Task requirements: Identical copies of all the records below are needed.

[Data entries]
-----

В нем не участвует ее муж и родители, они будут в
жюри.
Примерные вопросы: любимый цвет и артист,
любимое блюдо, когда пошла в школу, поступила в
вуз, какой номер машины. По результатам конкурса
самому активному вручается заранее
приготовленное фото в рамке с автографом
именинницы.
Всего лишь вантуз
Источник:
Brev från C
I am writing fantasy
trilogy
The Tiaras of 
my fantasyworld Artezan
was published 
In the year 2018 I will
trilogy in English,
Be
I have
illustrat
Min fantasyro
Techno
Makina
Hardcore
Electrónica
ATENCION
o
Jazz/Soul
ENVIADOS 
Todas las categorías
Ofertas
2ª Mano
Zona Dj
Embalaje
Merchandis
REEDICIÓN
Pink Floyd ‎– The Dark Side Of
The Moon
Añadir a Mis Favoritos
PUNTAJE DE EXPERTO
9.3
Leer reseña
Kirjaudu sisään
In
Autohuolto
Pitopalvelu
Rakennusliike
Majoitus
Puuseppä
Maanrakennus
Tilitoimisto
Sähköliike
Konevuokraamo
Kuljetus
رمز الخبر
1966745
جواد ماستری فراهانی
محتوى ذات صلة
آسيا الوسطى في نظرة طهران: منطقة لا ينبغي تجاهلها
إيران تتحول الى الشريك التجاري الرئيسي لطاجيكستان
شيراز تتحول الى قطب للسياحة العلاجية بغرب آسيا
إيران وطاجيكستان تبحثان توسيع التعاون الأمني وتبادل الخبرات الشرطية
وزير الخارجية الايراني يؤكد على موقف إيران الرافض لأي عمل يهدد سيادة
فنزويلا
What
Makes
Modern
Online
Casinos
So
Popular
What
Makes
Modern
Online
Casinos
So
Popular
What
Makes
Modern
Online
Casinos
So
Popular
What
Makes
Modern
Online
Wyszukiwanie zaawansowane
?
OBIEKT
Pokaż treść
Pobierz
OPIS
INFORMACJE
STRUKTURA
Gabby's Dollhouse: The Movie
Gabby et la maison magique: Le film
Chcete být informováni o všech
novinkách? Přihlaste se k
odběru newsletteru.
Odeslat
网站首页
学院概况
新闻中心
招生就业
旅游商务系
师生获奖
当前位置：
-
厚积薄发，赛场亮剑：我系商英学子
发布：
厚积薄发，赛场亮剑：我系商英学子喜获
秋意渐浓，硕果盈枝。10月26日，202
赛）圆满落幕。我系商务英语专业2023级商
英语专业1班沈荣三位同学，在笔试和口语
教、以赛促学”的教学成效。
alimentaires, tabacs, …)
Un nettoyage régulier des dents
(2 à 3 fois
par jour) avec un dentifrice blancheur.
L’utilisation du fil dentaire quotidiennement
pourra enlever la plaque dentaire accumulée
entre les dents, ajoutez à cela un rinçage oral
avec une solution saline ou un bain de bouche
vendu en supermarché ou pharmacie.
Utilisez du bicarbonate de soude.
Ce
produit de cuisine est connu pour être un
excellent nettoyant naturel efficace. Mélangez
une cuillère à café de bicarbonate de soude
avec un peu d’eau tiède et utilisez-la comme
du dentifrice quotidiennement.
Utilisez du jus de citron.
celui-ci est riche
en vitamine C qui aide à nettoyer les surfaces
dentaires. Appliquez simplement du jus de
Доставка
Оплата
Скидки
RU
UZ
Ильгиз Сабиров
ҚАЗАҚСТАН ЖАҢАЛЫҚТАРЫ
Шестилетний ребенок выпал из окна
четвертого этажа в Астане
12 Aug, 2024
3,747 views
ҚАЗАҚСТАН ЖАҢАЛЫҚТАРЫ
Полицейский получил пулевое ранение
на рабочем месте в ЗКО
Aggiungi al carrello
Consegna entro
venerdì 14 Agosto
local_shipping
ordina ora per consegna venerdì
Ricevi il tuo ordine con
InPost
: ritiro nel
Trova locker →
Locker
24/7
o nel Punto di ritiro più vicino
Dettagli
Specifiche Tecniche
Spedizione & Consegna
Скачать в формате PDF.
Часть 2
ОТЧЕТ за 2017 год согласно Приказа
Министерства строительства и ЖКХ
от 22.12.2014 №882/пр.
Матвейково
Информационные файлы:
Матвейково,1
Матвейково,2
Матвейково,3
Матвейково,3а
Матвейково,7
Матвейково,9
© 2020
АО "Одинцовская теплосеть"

-----

Exercise result:
В нем не участвует ее муж и родители, они будут в
жюри.
Примерные вопросы: любимый цвет и артист,
любимое блюдо, когда пошла в школу, поступила в
вуз, какой номер машины. По результатам конкурса
самому активному вручается заранее
приготовленное фото в рамке с автографом
именинницы.
Всего лишь вантуз
Источник:
Brev från C
I am writing fantasy
trilogy
The Tiaras of 
my fantasyworld Artezan
was published 
In the year 2018 I will
trilogy in English,
Be
I have
illustrat
Min fantasyro
Techno
Makina
Hardcore
Electrónica
ATENCION
o
Jazz/Soul
ENVIADOS 
Todas las categorías
Ofertas
2ª Mano
Zona Dj
Embalaje
Merchandis
REEDICIÓN
Pink Floyd ‎– The Dark Side Of
The Moon
Añadir a Mis Favoritos
PUNTAJE DE EXPERTO
9.3
Leer reseña
Kirjaudu sisään
In
Autohuolto
Pitopalvelu
Rakennusliike
Majoitus
Puuseppä
Maanrakennus
Tilitoimisto
Sähköliike
Konevuokraamo
Kuljetus
رمز الخبر
1966745
جواد ماستری فراهانی
محتوى ذات صلة
آسيا الوسطى في نظرة طهران: منطقة لا ينبغي تجاهلها
إيران تتحول الى الشريك التجاري الرئيسي لطاجيكستان
شيراز تتحول الى قطب للسياحة العلاجية بغرب آسيا
إيران وطاجيكستان تبحثان توسيع التعاون الأمني وتبادل الخبرات الشرطية
وزير الخارجية الايراني يؤكد على موقف إيران الرافض لأي عمل يهدد سيادة
فنزويلا
What
Makes
Modern
Online
Casinos
So
Popular
What
Makes
Modern
Online
Casinos
So
Popular
What
Makes
Modern
Online
Casinos
So
Popular
What
Makes
Modern
Online
Wyszukiwanie zaawansowane
?
OBIEKT
Pokaż treść
Pobierz
OPIS
INFORMACJE
STRUKTURA
Gabby's Dollhouse: The Movie
Gabby et la maison magique: Le film
Chcete být informováni o všech
novinkách? Přihlaste se k
odběru newsletteru.
Odeslat
网站首页
学院概况
新闻中心
招生就业
旅游商务系
师生获奖
当前位置：
-
厚积薄发，赛场亮剑：我系商英学子
发布：
厚积薄发，赛场亮剑：我系商英学子喜获
秋意渐浓，硕果盈枝。10月26日，202
赛）圆满落幕。我系商务英语专业2023级商
英语专业1班沈荣三位同学，在笔试和口语
教、以赛促学”的教学成效。
alimentaires, tabacs, …)
Un nettoyage régulier des dents
(2 à 3 fois
par jour) avec un dentifrice blancheur.
L’utilisation du fil dentaire quotidiennement
pourra enlever la plaque dentaire accumulée
entre les dents, ajoutez à cela un rinçage oral
avec une solution saline ou un bain de bouche
vendu en supermarché ou pharmacie.
Utilisez du bicarbonate de soude.
Ce
produit de cuisine est connu pour être un
excellent nettoyant naturel efficace. Mélangez
une cuillère à café de bicarbonate de soude
avec un peu d’eau tiède et utilisez-la comme
du dentifrice quotidiennement.
Utilisez du jus de citron.
celui-ci est riche
en vitamine C qui aide à nettoyer les surfaces
dentaires. Appliquez simplement du jus de
Доставка
Оплата
Скидки
RU
UZ
Ильгиз Сабиров
ҚАЗАҚСТАН ЖАҢАЛЫҚТАРЫ
Шестилетний ребенок выпал из окна
четвертого этажа в Астане
12 Aug, 2024
3,747 views
ҚАЗАҚСТАН ЖАҢАЛЫҚТАРЫ
Полицейский получил пулевое ранение
на рабочем месте в ЗКО
Aggiungi al carrello
Consegna entro
venerdì 14 Agosto
local_shipping
ordina ora per consegna venerdì
Ricevi il tuo ordine con
InPost
: ritiro nel
Trova locker →
Locker
24/7
o nel Punto di ritiro più vicino
Dettagli
Specifiche Tecniche
Spedizione & Consegna
Скачать в формате PDF.
Часть 2
ОТЧЕТ за 2017 год согласно Приказа
Министерства строительства и ЖКХ
от 22.12.2014 №882/пр.
Матвейково
Информационные файлы:
Матвейково,1
Матвейково,2
Матвейково,3
Матвейково,3а
Матвейково,7
Матвейково,9
© 2020
АО "Одинцовская теплосеть"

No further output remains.